◆ Task description:
How many lines below hold the string "output"? Report that number alone.

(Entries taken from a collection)

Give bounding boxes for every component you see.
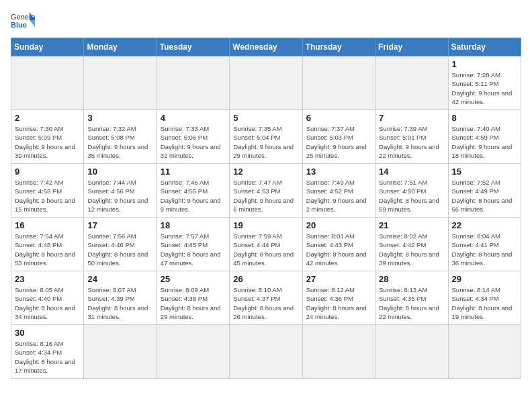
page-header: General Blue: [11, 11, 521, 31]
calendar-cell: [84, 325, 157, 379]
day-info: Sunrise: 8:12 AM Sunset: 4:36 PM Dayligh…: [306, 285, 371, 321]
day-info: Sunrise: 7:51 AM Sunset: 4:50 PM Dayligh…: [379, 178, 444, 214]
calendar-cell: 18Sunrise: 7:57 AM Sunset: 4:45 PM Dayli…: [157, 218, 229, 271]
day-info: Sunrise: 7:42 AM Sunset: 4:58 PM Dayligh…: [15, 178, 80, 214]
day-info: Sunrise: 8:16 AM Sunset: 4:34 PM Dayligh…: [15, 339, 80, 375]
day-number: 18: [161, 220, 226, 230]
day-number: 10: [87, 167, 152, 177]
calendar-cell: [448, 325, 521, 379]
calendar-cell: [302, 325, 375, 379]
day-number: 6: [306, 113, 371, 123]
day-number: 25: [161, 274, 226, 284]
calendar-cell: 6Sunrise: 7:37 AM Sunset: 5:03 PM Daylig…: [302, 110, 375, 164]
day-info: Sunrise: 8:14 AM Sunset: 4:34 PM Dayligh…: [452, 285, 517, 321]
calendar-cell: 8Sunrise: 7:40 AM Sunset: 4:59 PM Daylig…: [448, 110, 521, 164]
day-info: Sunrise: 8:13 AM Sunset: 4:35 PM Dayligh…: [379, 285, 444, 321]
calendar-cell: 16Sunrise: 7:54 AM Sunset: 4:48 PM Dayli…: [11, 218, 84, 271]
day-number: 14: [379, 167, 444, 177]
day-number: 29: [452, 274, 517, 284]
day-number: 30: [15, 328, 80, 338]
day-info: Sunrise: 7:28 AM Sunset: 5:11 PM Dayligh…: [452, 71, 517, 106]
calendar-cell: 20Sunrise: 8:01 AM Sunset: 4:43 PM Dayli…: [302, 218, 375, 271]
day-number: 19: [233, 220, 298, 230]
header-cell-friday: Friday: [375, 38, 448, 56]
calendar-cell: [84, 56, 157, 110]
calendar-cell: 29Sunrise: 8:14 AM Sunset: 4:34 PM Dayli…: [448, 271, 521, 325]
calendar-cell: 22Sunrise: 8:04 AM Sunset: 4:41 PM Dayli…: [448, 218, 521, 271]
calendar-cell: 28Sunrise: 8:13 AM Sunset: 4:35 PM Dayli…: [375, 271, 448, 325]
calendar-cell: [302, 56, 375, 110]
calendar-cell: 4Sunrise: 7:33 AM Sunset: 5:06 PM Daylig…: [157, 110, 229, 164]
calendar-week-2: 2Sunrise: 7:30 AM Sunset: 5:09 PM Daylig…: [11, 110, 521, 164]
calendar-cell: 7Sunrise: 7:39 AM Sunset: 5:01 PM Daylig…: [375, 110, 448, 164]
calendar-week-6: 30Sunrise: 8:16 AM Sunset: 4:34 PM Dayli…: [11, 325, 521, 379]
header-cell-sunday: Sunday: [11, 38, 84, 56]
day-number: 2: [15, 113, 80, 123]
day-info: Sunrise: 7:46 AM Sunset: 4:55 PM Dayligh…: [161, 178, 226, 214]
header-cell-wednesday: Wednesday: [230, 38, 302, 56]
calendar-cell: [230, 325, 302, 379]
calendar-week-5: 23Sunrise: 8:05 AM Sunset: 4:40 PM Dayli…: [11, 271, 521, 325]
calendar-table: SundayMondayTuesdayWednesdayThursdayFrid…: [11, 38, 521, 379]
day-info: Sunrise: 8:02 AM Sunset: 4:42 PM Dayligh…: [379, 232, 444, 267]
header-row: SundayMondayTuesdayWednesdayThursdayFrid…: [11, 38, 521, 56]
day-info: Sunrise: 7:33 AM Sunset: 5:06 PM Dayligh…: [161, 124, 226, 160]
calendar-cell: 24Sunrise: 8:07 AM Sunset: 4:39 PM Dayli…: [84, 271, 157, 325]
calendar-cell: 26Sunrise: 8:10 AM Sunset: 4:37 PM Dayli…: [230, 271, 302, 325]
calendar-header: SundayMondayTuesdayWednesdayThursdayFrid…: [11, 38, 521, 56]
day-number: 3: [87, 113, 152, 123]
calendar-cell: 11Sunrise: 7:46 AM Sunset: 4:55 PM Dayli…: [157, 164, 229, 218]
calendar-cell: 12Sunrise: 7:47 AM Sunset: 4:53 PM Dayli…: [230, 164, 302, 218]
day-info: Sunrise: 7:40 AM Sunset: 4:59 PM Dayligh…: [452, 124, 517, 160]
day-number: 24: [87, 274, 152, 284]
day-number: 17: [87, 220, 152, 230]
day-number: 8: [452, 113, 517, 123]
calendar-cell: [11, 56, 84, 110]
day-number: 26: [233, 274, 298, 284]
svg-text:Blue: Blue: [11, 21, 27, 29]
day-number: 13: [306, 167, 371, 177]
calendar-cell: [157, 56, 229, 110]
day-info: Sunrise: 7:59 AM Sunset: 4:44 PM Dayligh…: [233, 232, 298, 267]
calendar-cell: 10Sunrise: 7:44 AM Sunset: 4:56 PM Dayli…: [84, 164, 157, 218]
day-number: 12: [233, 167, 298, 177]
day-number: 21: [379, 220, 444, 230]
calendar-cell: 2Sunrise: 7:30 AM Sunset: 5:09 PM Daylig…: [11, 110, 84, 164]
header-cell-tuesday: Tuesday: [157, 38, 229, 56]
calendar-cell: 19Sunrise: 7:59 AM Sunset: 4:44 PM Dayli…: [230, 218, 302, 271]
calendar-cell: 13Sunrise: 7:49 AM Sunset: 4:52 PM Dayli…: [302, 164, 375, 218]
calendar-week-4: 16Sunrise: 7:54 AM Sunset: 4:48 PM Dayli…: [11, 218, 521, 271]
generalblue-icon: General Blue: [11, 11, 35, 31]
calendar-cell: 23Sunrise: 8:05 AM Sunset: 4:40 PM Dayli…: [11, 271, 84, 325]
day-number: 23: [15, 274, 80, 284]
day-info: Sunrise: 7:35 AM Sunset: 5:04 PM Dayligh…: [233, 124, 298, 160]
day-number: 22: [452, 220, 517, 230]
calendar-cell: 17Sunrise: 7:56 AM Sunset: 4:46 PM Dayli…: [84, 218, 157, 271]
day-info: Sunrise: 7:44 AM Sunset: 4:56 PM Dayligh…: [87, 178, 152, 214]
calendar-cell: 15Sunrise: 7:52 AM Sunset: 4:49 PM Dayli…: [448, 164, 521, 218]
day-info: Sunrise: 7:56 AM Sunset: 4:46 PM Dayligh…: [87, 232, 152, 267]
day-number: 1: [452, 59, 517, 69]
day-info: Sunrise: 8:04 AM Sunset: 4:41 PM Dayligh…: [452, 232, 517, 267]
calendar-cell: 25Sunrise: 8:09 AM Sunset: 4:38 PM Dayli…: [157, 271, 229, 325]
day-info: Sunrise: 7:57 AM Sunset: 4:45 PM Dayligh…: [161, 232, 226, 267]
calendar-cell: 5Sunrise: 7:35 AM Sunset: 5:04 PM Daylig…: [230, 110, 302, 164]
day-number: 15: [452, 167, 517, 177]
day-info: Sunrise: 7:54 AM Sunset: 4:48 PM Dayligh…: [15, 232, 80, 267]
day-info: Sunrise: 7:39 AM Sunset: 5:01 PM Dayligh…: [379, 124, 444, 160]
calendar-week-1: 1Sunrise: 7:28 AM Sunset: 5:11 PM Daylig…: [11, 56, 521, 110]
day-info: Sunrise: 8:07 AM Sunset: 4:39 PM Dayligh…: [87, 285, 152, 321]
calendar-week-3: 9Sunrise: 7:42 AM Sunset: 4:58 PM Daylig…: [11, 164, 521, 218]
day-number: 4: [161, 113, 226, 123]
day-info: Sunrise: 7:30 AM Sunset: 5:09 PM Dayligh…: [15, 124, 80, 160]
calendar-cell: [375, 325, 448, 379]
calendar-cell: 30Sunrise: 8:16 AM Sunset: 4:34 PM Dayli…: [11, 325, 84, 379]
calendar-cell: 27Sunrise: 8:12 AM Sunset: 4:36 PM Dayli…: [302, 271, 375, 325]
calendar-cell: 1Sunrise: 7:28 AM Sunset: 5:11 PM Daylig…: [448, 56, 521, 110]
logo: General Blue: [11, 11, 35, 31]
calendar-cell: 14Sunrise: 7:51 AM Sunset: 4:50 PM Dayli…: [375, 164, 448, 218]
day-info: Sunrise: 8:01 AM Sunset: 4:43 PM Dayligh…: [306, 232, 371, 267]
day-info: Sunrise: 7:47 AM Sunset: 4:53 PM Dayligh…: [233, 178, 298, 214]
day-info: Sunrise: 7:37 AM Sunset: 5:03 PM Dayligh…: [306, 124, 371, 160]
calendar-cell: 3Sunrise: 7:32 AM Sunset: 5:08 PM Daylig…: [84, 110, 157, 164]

* * *

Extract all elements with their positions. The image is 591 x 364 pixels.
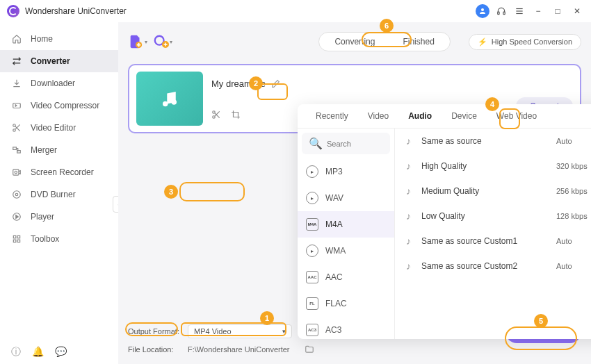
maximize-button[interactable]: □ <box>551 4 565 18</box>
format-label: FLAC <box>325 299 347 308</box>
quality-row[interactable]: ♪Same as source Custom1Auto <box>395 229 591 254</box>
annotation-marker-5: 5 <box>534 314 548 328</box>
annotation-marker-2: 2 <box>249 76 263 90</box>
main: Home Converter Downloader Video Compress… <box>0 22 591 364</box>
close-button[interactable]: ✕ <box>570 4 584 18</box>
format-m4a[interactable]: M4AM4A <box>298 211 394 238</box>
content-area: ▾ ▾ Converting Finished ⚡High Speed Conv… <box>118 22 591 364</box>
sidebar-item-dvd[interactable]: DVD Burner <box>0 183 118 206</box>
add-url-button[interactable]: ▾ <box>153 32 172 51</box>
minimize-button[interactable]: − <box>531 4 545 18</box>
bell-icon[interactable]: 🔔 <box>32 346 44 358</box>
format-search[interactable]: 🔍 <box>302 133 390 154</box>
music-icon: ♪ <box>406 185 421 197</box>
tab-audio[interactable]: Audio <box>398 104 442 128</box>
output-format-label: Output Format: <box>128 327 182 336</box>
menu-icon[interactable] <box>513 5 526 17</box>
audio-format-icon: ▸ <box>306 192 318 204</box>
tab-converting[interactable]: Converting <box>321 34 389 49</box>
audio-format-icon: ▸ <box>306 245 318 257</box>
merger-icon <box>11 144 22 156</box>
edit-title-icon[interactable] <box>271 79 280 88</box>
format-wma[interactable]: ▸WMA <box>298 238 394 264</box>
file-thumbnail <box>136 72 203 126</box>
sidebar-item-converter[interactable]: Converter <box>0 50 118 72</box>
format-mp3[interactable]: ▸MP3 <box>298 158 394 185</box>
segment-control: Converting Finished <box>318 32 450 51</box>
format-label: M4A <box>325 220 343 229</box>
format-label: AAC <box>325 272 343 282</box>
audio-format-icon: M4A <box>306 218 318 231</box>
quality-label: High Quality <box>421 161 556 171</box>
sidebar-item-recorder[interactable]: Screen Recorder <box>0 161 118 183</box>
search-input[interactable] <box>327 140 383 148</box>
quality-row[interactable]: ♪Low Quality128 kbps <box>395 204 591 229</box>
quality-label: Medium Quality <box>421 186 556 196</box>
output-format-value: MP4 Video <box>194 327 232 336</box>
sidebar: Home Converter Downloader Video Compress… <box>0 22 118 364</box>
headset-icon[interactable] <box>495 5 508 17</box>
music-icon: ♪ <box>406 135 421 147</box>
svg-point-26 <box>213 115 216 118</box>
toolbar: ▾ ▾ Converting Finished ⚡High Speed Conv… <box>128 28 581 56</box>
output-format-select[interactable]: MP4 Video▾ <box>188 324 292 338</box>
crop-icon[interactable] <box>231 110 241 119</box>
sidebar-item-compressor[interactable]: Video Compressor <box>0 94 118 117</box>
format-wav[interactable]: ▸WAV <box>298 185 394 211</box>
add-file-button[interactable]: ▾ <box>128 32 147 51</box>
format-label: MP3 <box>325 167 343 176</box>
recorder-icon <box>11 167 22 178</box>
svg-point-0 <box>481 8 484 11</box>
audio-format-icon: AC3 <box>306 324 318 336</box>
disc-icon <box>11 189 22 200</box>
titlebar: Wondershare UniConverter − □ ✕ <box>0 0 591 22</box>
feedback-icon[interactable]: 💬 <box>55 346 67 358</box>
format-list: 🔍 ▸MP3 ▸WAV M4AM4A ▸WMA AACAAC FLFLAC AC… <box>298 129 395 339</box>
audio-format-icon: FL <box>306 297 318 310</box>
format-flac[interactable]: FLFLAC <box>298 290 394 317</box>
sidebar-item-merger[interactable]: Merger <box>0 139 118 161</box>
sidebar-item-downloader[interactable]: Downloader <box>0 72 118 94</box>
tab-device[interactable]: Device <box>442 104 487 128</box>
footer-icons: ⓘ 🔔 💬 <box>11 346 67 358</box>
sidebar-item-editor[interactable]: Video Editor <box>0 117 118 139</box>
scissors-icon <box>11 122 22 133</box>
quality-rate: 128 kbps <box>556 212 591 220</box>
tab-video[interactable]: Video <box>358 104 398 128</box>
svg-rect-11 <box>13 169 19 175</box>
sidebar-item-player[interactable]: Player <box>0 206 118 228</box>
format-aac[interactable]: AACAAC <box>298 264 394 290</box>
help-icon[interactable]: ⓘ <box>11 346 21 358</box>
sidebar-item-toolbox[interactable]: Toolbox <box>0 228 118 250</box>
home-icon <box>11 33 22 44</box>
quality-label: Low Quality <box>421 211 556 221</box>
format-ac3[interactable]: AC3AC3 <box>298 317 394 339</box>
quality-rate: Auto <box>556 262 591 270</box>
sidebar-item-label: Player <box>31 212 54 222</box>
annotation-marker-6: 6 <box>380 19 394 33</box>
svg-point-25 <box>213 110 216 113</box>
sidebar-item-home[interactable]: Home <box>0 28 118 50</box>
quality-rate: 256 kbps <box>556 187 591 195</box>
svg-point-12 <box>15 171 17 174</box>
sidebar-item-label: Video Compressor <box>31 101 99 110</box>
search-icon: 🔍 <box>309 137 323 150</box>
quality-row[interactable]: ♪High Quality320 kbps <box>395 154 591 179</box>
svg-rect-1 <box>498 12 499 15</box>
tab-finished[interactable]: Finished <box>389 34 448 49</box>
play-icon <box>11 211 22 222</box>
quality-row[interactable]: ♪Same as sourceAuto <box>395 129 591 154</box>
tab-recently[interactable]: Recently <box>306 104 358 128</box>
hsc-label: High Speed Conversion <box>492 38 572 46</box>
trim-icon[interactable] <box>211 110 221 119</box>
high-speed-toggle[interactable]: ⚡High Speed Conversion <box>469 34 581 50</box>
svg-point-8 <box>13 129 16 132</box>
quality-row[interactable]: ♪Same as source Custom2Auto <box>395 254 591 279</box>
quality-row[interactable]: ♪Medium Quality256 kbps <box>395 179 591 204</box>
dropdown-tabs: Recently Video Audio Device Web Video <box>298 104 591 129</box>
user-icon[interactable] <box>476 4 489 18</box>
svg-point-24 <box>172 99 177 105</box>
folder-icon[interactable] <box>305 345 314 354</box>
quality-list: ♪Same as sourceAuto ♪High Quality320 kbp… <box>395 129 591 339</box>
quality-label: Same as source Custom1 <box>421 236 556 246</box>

...

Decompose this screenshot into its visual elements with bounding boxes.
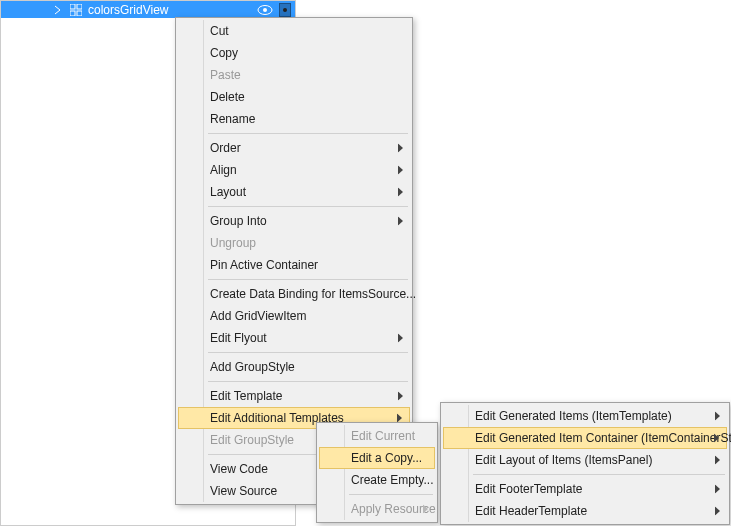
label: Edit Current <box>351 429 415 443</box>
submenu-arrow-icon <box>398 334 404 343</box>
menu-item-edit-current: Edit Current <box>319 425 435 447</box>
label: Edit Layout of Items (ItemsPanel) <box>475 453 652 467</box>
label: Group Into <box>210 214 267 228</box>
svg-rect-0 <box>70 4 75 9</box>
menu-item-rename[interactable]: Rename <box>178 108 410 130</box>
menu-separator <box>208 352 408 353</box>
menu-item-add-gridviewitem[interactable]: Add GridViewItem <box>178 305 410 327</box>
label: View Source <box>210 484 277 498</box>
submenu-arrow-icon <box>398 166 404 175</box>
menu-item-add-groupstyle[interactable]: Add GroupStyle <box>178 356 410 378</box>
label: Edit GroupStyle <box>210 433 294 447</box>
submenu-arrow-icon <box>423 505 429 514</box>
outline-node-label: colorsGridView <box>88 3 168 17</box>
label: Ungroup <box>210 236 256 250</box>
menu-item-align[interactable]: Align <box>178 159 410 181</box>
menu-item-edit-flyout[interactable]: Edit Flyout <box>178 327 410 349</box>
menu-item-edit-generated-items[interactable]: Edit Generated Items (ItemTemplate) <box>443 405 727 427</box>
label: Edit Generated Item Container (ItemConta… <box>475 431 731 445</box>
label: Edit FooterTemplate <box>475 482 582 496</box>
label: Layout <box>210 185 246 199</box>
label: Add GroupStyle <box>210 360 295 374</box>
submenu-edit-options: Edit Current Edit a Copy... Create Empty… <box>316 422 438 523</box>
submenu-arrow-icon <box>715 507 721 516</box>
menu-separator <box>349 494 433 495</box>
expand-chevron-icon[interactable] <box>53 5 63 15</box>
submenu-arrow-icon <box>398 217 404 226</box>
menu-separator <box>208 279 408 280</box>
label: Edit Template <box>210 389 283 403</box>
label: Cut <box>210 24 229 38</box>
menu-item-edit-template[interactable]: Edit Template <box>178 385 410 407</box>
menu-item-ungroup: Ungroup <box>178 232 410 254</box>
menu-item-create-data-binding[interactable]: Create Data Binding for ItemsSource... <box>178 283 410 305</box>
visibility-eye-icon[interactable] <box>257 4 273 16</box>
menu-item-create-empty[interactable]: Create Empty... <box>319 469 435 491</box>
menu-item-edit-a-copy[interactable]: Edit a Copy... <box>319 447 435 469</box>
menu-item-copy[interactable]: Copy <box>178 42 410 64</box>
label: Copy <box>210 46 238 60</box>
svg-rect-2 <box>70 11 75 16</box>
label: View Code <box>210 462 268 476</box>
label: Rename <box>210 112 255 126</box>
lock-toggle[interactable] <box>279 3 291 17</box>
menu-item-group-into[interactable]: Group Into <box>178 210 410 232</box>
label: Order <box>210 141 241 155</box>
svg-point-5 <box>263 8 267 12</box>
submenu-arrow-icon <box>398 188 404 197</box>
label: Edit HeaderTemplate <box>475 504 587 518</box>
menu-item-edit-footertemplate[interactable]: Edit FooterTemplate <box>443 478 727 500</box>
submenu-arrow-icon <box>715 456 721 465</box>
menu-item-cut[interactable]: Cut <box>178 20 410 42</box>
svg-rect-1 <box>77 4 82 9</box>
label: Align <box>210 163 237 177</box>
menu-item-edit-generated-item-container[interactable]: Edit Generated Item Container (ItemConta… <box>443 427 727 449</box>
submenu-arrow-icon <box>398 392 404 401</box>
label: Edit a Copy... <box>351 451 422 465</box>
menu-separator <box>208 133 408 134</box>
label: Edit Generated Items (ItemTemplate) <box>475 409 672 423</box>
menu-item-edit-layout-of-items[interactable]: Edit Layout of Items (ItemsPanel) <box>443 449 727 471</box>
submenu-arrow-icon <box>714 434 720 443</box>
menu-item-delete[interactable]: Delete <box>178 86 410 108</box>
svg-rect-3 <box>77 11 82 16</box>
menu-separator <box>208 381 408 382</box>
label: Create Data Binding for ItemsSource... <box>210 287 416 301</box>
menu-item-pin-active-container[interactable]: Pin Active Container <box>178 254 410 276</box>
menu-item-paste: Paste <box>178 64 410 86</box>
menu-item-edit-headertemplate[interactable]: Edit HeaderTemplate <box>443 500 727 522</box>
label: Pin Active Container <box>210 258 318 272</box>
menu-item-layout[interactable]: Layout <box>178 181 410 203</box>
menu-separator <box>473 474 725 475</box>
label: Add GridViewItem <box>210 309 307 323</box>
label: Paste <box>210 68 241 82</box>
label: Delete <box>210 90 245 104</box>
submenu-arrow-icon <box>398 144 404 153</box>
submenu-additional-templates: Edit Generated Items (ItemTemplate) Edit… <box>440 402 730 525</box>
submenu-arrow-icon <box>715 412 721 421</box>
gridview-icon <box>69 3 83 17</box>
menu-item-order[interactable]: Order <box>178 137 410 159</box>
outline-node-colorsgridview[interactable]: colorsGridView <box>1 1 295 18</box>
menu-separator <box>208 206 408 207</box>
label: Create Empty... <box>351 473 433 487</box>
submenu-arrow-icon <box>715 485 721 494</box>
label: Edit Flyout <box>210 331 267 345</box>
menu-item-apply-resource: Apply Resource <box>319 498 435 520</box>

◆ The completed task:
3